To help your pooch relax while you’re away, Dodman suggests some behaviour changes. Make sure to leave toys, treats, and brain teasers to keep your dog occupied while you are out. When you return home, keep the greeting calm so your dog doesn’t associate your return with wild emotions.

A difference of minutes

Pop quiz: if your dog’s understanding of time is tied to scent, do they know the difference in amounts of time? Some research says yes. A study from Applied Animal Behaviour Science found that dogs left home alone greeted their humans more enthusiastically (think: more tail wagging, attentive behaviour, and with higher energy levels) after an absence of two hours than they did when their human was only gone thirty minutes. Those dogs knew they had been separated from their humans for a longer period of time.

Like humans and other animals, dogs have a 24-hour biological clock, also known as a circadian rhythm. That means dogs respond to light and dark the same way we do and if they travelled from New York to London, their bodies and brains would be confused by the time change.

University of Western Ontario Psychologist William Roberts told PetMD that dogs may use clues in their daily life like the position of the sun in the sky to keep track of time.
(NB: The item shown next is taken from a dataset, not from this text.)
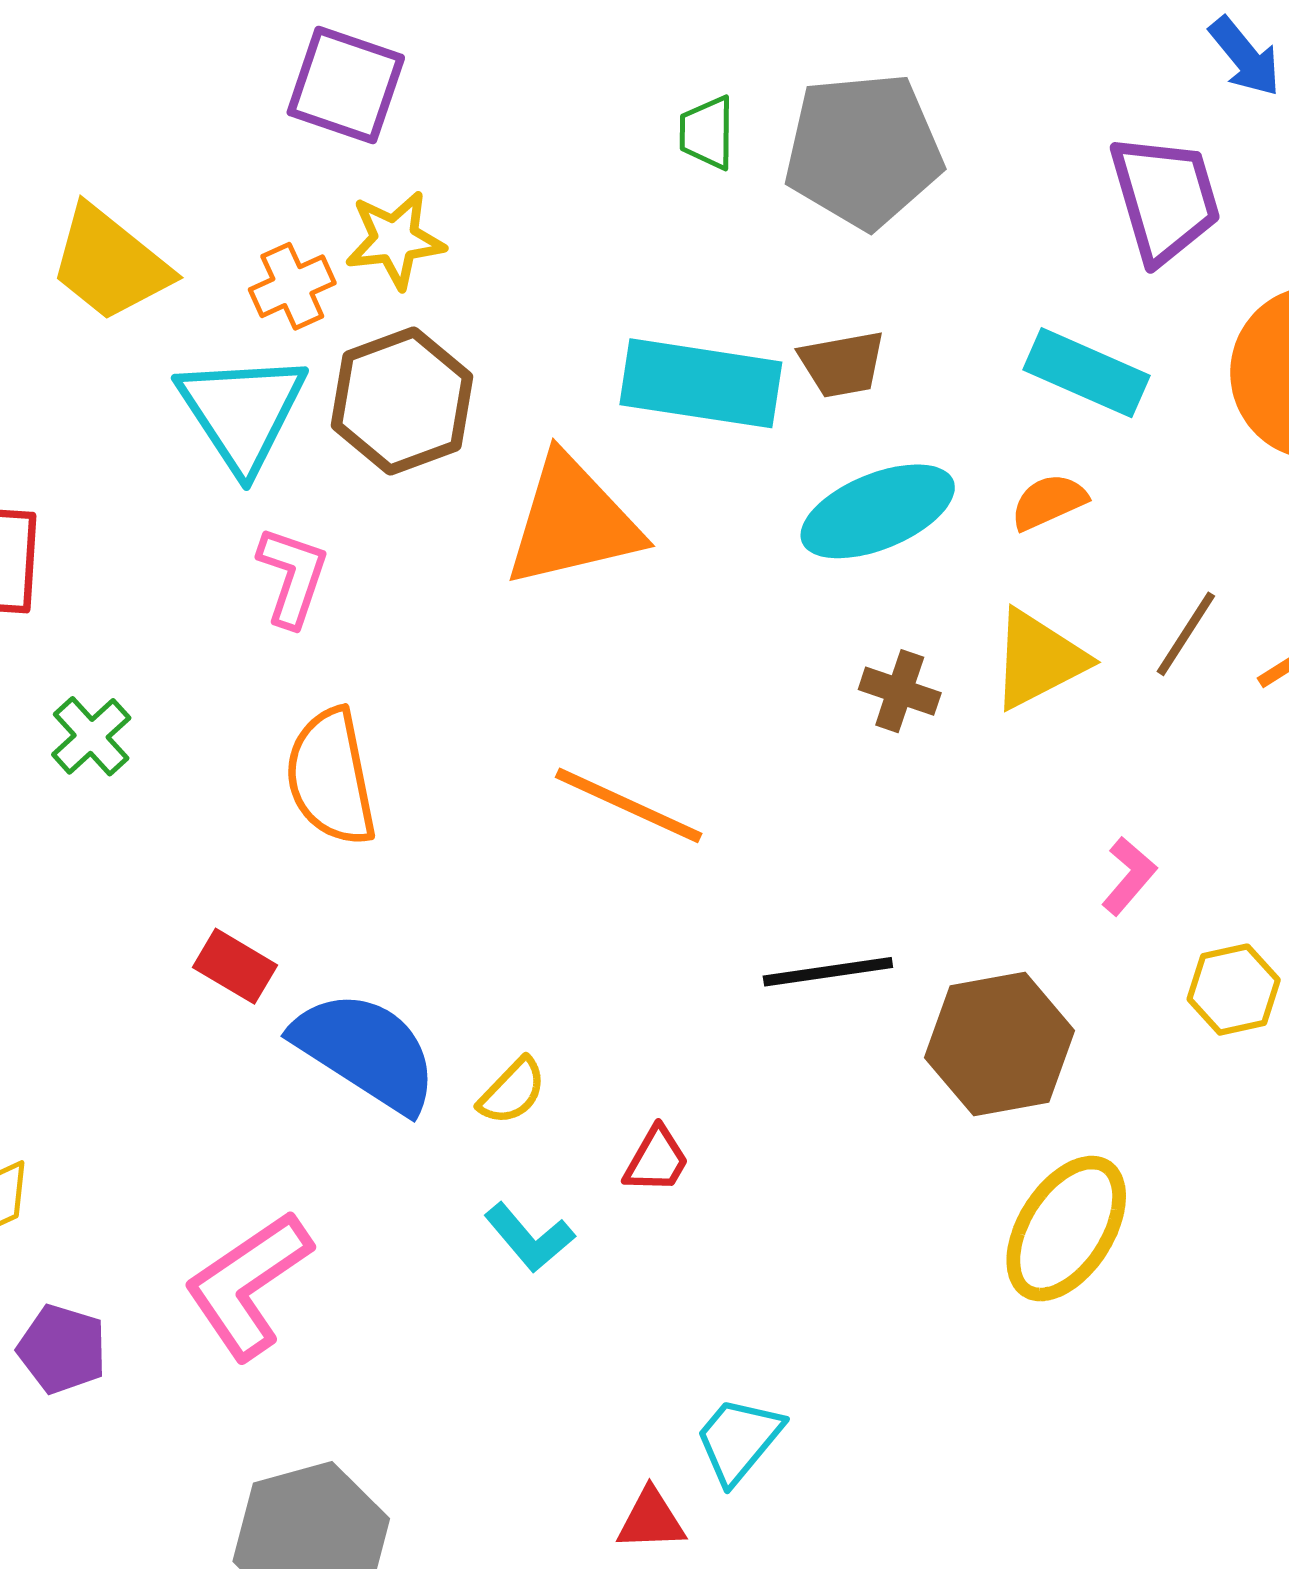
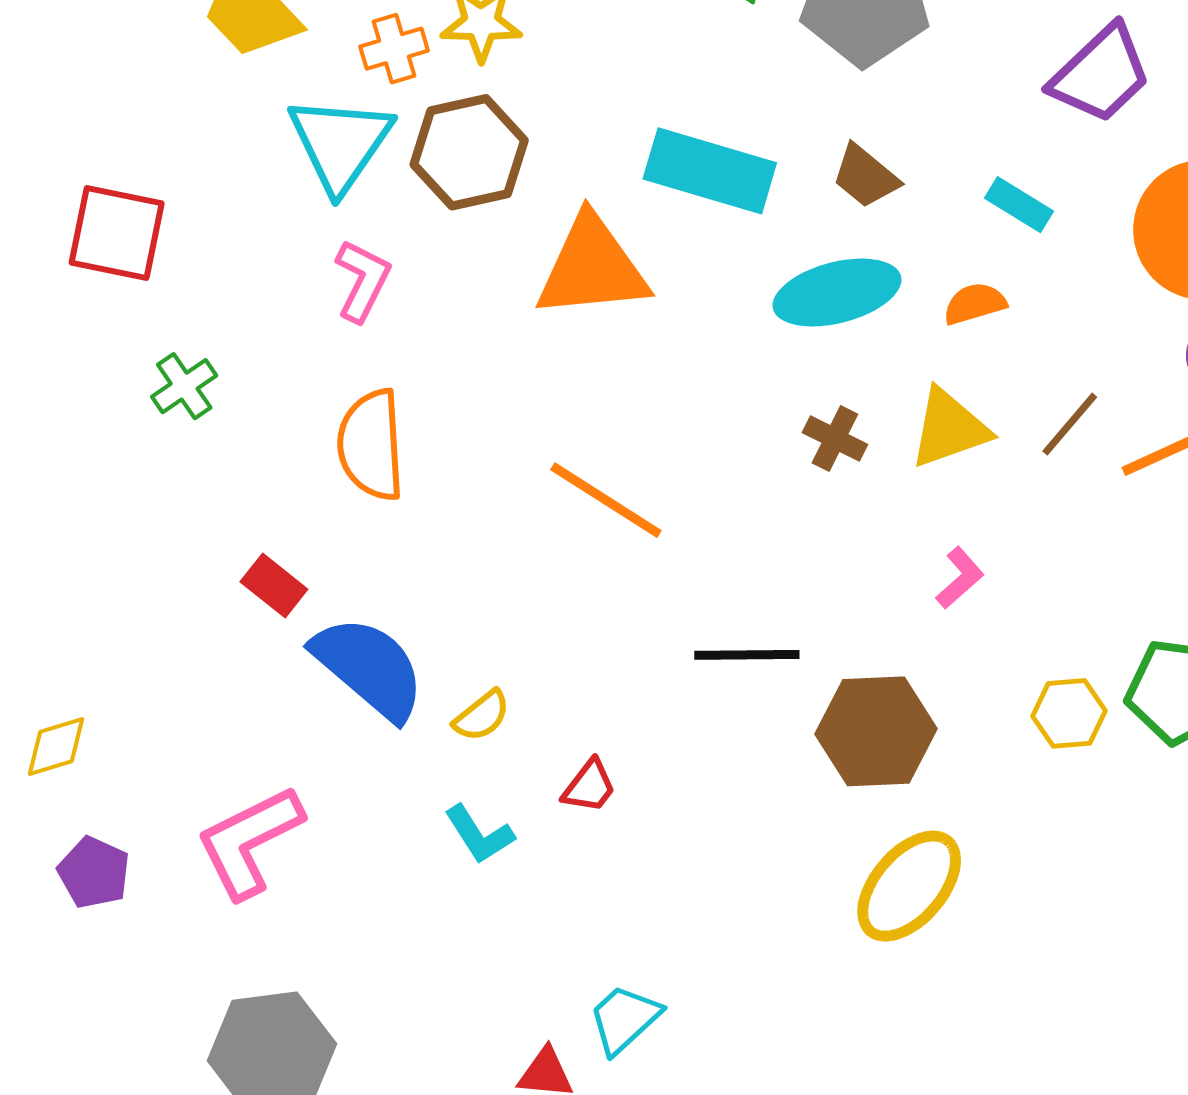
purple trapezoid: (1165, 199) -> (1101, 74), turned 55
brown trapezoid: (842, 364) -> (865, 176), moved, turned 42
cyan rectangle: (1087, 373) -> (1019, 205), size x0.7
pink L-shape: (1129, 876) -> (960, 578), moved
Dogs also pick up on cues from you. This may not be an indicator of time, but dogs do understand routine and consequences. When you put on your coat and pick up your purse, your dog may understand you’re leaving for work.

What about dog years?

Now that you hopefully have a better understanding of your canine buddy’s concept of time, let’s address one more hot button issue around a dog: their age.

At one time or another, most dog lovers have probably referenced dog years. That’s the idea that one year of a human’s life is equivalent to seven years of a dog’s life. Business Insider has the facts for this case.

It’s true that dogs age faster than humans, but that is only for the first few years of their lives. As they grow older, their aging slows. There’s no blanket equation to tell the “human age” of your dog. Age depends on the size of your pup. Take a look at below to get a better idea of how your dog’s years convert to human years.

According to ScienceAlert.com, “since smaller breeds tend to live longer than larger breeds, it’s important to calculate your dog’s age according to the right category: small (9.5kgs or less), medium (9.6kgs-22kgs), large (23kgs-40kgs), or giant (over 41kgs).”

Where did this notion of dog years come from? There’s no concrete answer. However, in a 2008 Wall Street Journal article, a Kansas State University veterinarian said that it may have been a marketing campaign from veterinarians to ensure pups get their regular medical check-ups.

You’re on dog time

So do dogs have a concept of time? Yes, but it’s not like ours. Don’t worry – you won’t be seeing a line of designer dog watches anytime soon.

However, some of you dog’s awareness of time comes from their circadian rhythm, and some comes from their olfactory superpowers. If your dog struggles when you leave them alone, consider giving them puzzles with treat rewards and toys to occupy their time.

And you can get a rough estimate of your dog’s age in human years, but remember, it’s not the number that matters, it how your dog feels. So take an extra few minutes and spend it with that lovable little pup.